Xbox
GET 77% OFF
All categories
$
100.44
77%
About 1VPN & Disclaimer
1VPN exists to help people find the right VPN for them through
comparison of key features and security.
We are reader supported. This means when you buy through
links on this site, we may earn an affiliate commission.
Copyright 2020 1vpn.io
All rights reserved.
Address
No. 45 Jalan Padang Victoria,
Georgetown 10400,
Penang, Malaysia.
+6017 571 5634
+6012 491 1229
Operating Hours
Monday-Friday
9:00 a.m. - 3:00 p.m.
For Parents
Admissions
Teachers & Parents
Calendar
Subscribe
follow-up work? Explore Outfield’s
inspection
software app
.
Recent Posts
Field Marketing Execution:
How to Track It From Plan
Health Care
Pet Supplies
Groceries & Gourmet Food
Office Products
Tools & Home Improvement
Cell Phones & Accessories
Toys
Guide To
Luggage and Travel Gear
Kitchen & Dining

→ **WHAT THE TASK ASKS**
Write the lines out verbatim, from the one with "software app" through the last line of the entries, and stop there.

→ **OUTPUT OF THE TASK**
software app
.
Recent Posts
Field Marketing Execution:
How to Track It From Plan
Health Care
Pet Supplies
Groceries & Gourmet Food
Office Products
Tools & Home Improvement
Cell Phones & Accessories
Toys
Guide To
Luggage and Travel Gear
Kitchen & Dining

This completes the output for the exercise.